— Горел, — сказал Майлз. — Теперь уже почти потух.
— Большой, по всему судя, домина. Одна только госсобственность, я полагаю?
— Ничего больше, — кивнул Майлз.
— Слушай, если хочешь, садись — подкину.
— Спасибо, — сказа Майлз. — Я так, для удовольствия пешочком прогуливаюсь.
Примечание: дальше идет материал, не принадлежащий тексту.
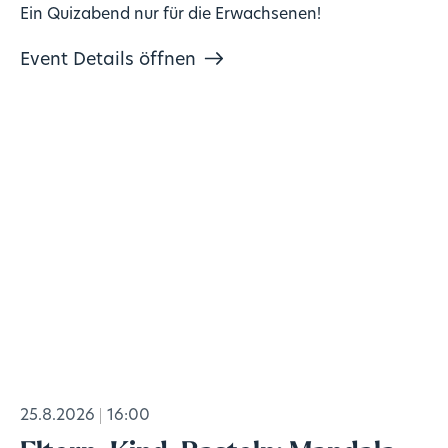
Ein Quizabend nur für die Erwachsenen!
Event Details öffnen
25.8.2026
16:00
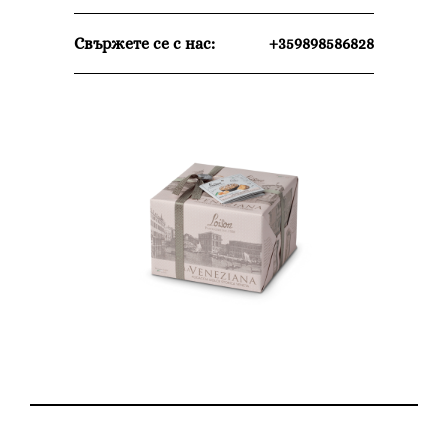
Свържете се с нас:
+359898586828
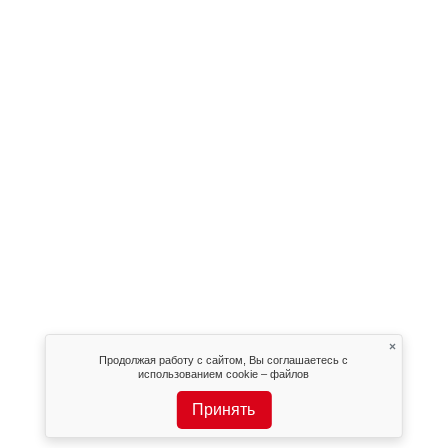
×
Продолжая работу с сайтом, Вы соглашаетесь с
использованием cookie – файлов
Принять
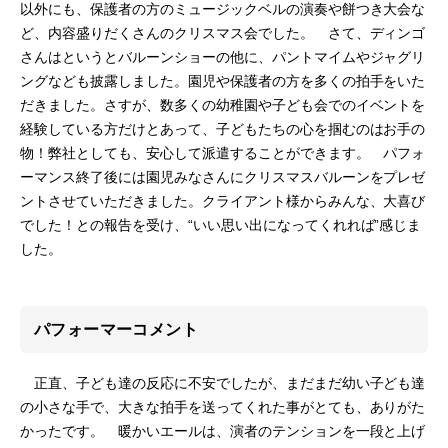
以外にも、保護者の方のミュージックベルの演奏や餅つき大会な
ど、内容盛りだくさんのクリスマス会でした。 さて、ディンゴ
さんはというとバルーンショーの他に、パントマイムやジャグリ
ングなども披露しました。園児や保護者の方を多くの拍手をいた
だきました。さすが、数多くの幼稚園や子ども会でのイベントを
経験している方だけとあって、子どもたちの心を掴むのはお手の
物！弊社としても、安心して派遣することができます。 パフォ
ーマンス終了後には園児みなさんにクリスマスバルーンをプレゼ
ントさせていただきました。クライアント様からみんな、大喜び
でした！との報告を受け、“いい思い出になってくれれば”感じま
した。
パフォーマーコメント
正直、子ども達の反応に不安でしたが、まだまだ幼い子ども達
の小さな手で、大きな拍手を送ってくれた事がとても、ありがた
かったです。 暖かいエールは、演者のテンションを一段と上げ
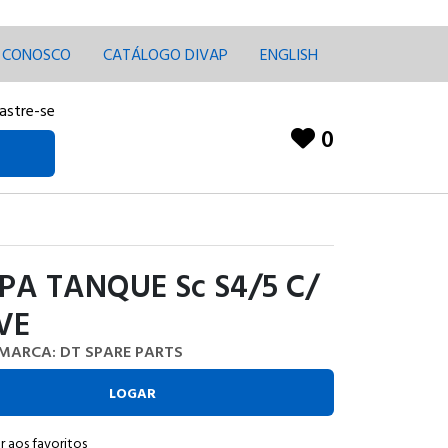
E CONOSCO
CATÁLOGO DIVAP
ENGLISH
astre-se
0
A TANQUE Sc S4/5 C/
VE
MARCA: DT SPARE PARTS
LOGAR
r aos favoritos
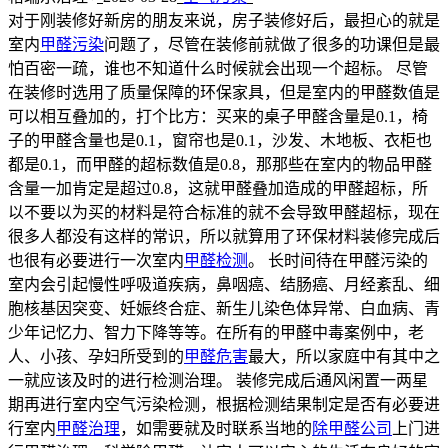
对于刚装修好新房的朋友来说，房子装修好后，最担心的就是
室内
甲醛污染
问题了，尽管在装修前就做了很多的功课但是最
怕百密一疏，谁也不知道什么时候就会出现一个超标。 尽管
在装修时选用了质量保障的环保家具，但是室内的甲醛数值是
可以相互叠加的，打个比方：买来的桌子甲醛含量是0.1，椅
子的甲醛含量也是0.1，窗帘也是0.1，沙发、木地板、衣柜也
都是0.1，而甲醛的超标数值是0.8，那那些在室内的物品甲醛
含量一加肯定是超过0.8，这就甲醛叠加造成的甲醛超标，所
以不要以为买的材料是符合标准的就不会导致甲醛超标，现在
很多人都没有这样的常识，所以就算用了环保材料装修完成后
也很有必要进行一次室内
甲醛检测
。 长时间待在甲醛污染的
室内会引起慢性呼吸道疾病，鼻咽癌、结肠癌、月经紊乱、细
胞核基因突变、妊娠终合症、新生儿染色体异常、白血病、青
少年记忆力、智力下降等等。在所有的甲醛中毒案例中，老
人、小孩、孕妇所受到的
甲醛危害
最大，所以家庭中有其中之
一就应该及时的进行检测治理。 装修完成后通风闲置一两星
期再进行室内空气污染检测，根据检测结果制定是否有必要进
行室内
甲醛治理
，如需要就及时联系当地的
除甲醛公司
上门进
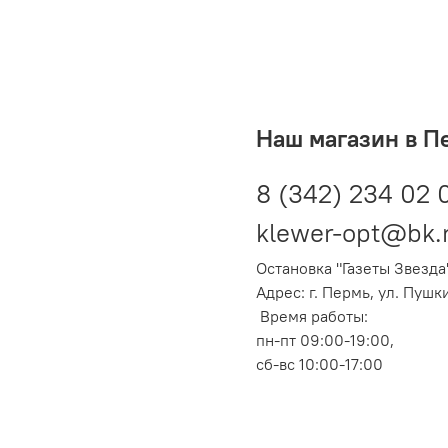
Наш магазин в П
8 (342) 234 02 
klewer-opt@bk.
Остановка "Газеты Звезда
Адрес: г. Пермь, ул. Пушк
Время работы:
пн-пт 09:00-19:00,
сб-вс 10:00-17:00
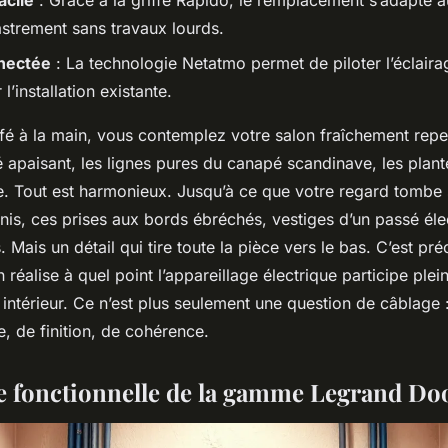
acile
: Grâce à la griffe Rapido, le remplacement s’adapte 
astrement sans travaux lourds.
nectée
: La technologie Netatmo permet de piloter l’éclaira
l’installation existante.
fé à la main, vous contemplez votre salon fraîchement repei
 apaisant, les lignes pures du canapé scandinave, les plant
re. Tout est harmonieux. Jusqu’à ce que votre regard tombe 
unis, ces prises aux bords ébréchés, vestiges d’un passé éle
s. Mais un détail qui tire toute la pièce vers le bas. C’est pr
réalise à quel point l’appareillage électrique participe ple
n intérieur. Ce n’est plus seulement une question de câblage :
e, de finition, de cohérence.
e fonctionnelle de la gamme Legrand Do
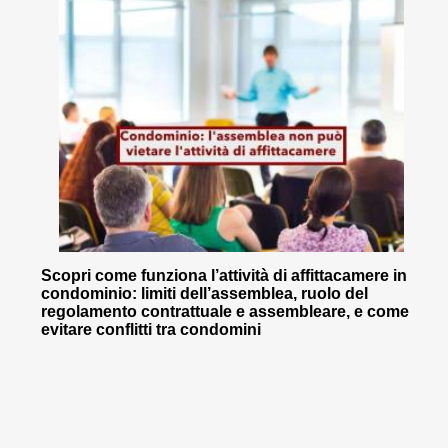
Scopri come funziona l’attività di affittacamere in
condominio: limiti dell’assemblea, ruolo del
regolamento contrattuale e assembleare, e come
evitare conflitti tra condomini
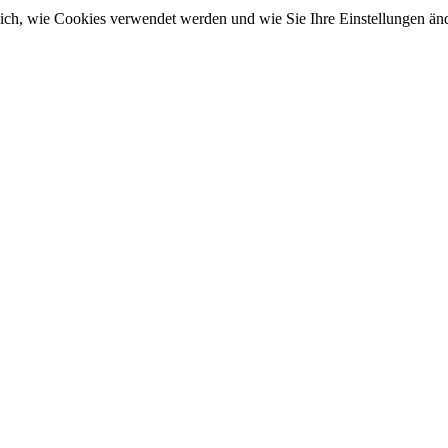
sich, wie Cookies verwendet werden und wie Sie Ihre Einstellungen ä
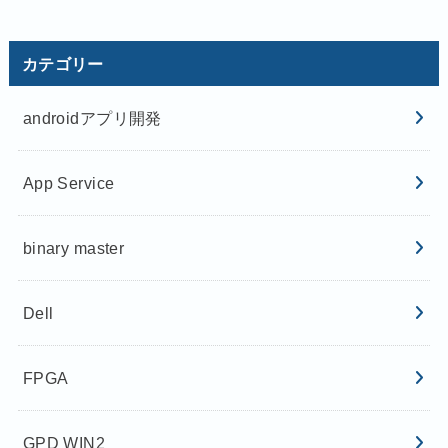
カテゴリー
androidアプリ開発
App Service
binary master
Dell
FPGA
GPD WIN2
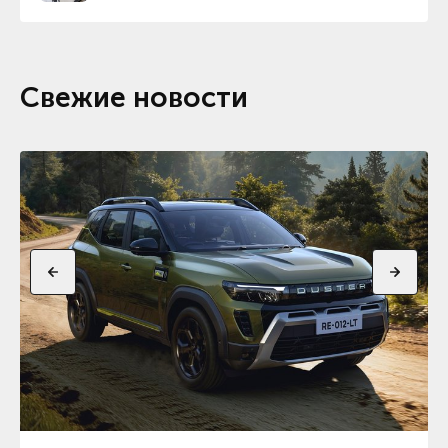
Свежие новости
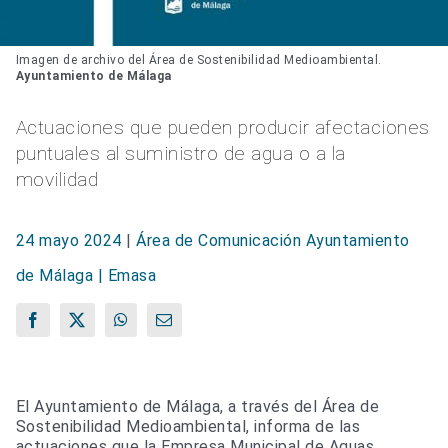
Imagen de archivo del Área de Sostenibilidad Medioambiental.
Ayuntamiento de Málaga
Actuaciones que pueden producir afectaciones
puntuales al suministro de agua o a la
movilidad
24 mayo 2024
|
Área de Comunicación Ayuntamiento
de Málaga | Emasa
Facebook
X
WhatsApp
Correo
electrónico
El Ayuntamiento de Málaga, a través del Área de
Sostenibilidad Medioambiental, informa de las
actuaciones que la Empresa Municipal de Aguas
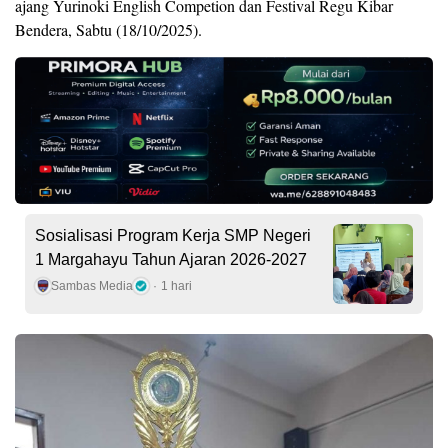
ajang Yurinoki English Competion dan Festival Regu Kibar
Bendera, Sabtu (18/10/2025).
Sosialisasi Program Kerja SMP Negeri
1 Margahayu Tahun Ajaran 2026-2027
Sambas Media
1 hari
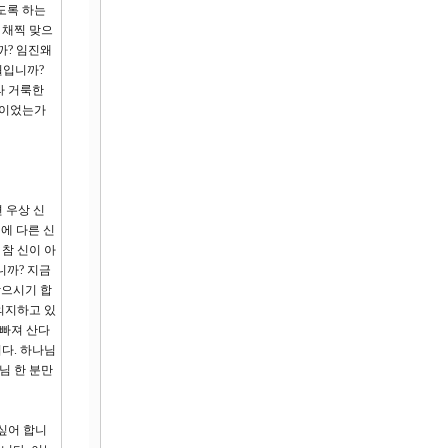
도록 하는
 채찍 맞으
까? 임진왜
월입니까?
라 거룩한
인이었는가
 우상 신
외에 다른 신
 참 신이 아
니까? 지금
받으시기 합
의지하고 있
 빠져 산다
다. 하나님
님 한 분만
싶어 합니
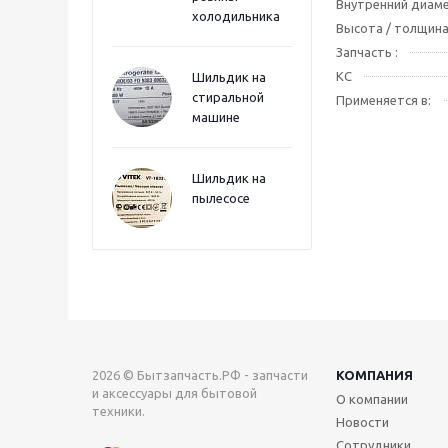
Внутренний диаме
холодильника
Высота / толщина
Запчасть :
КС
Шильдик на
стиральной
Применяется в:
машине
Шильдик на
пылесосе
2026 © Бытзапчасть.РФ - запчасти
КОМПАНИЯ
и аксессуары для бытовой
О компании
техники.
Новости
Сотрудники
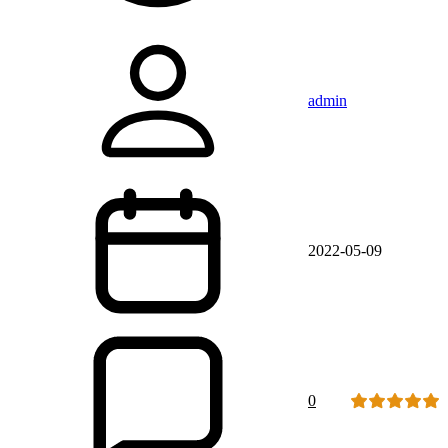
admin
2022-05-09
0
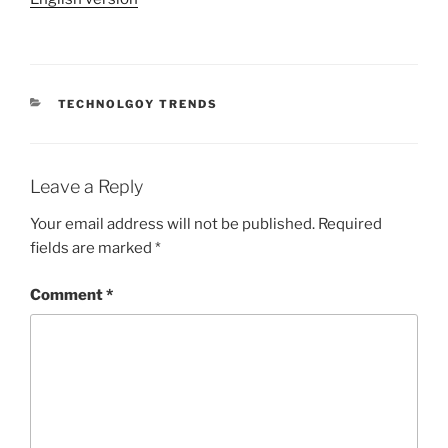
CATEGORIES
TECHNOLGOY TRENDS
Leave a Reply
Your email address will not be published.
Required
fields are marked
*
Comment
*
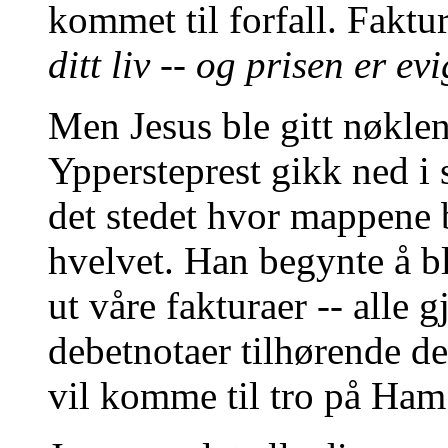
kommet til forfall. Faktu
ditt liv -- og prisen er 
Men Jesus ble gitt nøklen
Yppersteprest gikk ned i s
det stedet hvor mappene 
hvelvet. Han begynte å b
ut våre fakturaer -- alle 
debetnotaer tilhørende d
vil komme til tro på Ham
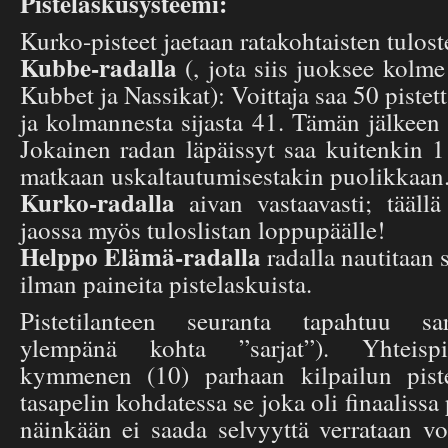
Pistelaskusysteemi:
Kurko-pisteet jaetaan ratakohtaisten tulost
Kubbe-radalla
(, jota siis juoksee kolme 
Kubbet ja Nassikat): Voittaja saa 50 pistettä
ja kolmannesta sijasta 41. Tämän jälkeen 
Jokainen radan läpäissyt saa kuitenkin 1
matkaan uskaltautumisestakin puolikkaan
Kurko-radalla
aivan vastaavasti; täällä
jaossa myös tuloslistan loppupäälle!
Helppo Elämä-radalla
radalla nautitaan 
ilman paineita pistelaskuista.
Pistetilanteen seuranta tapahtuu sar
ylempänä kohta ”sarjat”). Yhteispis
kymmenen (10) parhaan kilpailun pistee
tasapelin kohdatessa se joka oli finaalissa
näinkään ei saada selvyyttä verrataan voi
После двух часов в постели Майлз поднялся. Общежитие жило своей обычной утренней суетой: играло радио; младшие служащие кашляли над умывальниками; прогорклая вонь от горелой государственной колбасы, жарившейся на государственном топленом сале, заполняла одноместные комнатушки с асбестовыми стенами. Тело слегка поламывало после долгой прогулки, ноги слегка побаливали, зато сознание было покойно и пусто, как сон, от которого он пробудился. Тактика выжженной земли удалась. В своем воображении он создал пустыню, которую можно было называть миром покоя. Когда-то прежде он сжег свое детство. Теперь в пепел обратилась его короткая взрослая жизнь: волшебство, окружавшее Клару, воедино слилось с великолепием Маунтджоя, а ее поразительная борода — с языками пламени, рвавшимися к звездам и исчезавшими среди них; ее веера и картины, остатки старинных украшений составляли единое целое с позолоченными карнизами и шелковистыми портьерами, черными, холодными и влажными. Майлз с отменным аппетитом съел свою колбасу и отправился на работу.
В Центре эвтаназии тоже все было тихо.
Первое сообщение о бедствии в Маунтджое прозвучало в ранних новостях. Особую остроту событию придавала близость Спутник-Сити к месту трагедии.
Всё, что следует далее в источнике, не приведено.